───── Material for the task
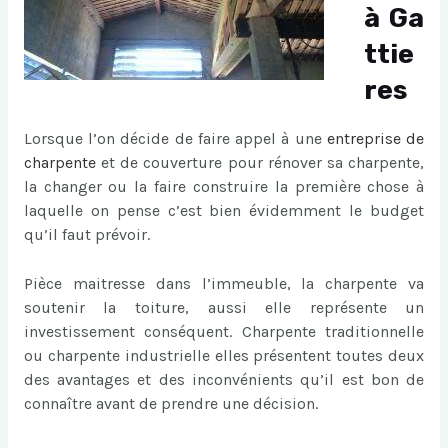
à Ga
ttie
res
Lorsque l’on décide de faire appel à une
entreprise de
charpente
et de couverture pour rénover sa charpente,
la changer ou la faire construire la première chose à
laquelle on pense c’est bien évidemment le budget
qu’il faut prévoir.
Pièce maitresse dans l’immeuble, la charpente va
soutenir la toiture, aussi elle représente un
investissement conséquent. Charpente traditionnelle
ou charpente industrielle elles présentent toutes deux
des avantages et des inconvénients qu’il est bon de
connaître avant de prendre une décision.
──────────
Task description -
Please write out exactly, and only, the lines from the beginning of the entries through the line containing "investissement conséquent. Charpente", including both and skipping all pictures.

The completed task -
à Ga
ttie
res
Lorsque l’on décide de faire appel à une
entreprise de
charpente
et de couverture pour rénover sa charpente,
la changer ou la faire construire la première chose à
laquelle on pense c’est bien évidemment le budget
qu’il faut prévoir.
Pièce maitresse dans l’immeuble, la charpente va
soutenir la toiture, aussi elle représente un
investissement conséquent. Charpente traditionnelle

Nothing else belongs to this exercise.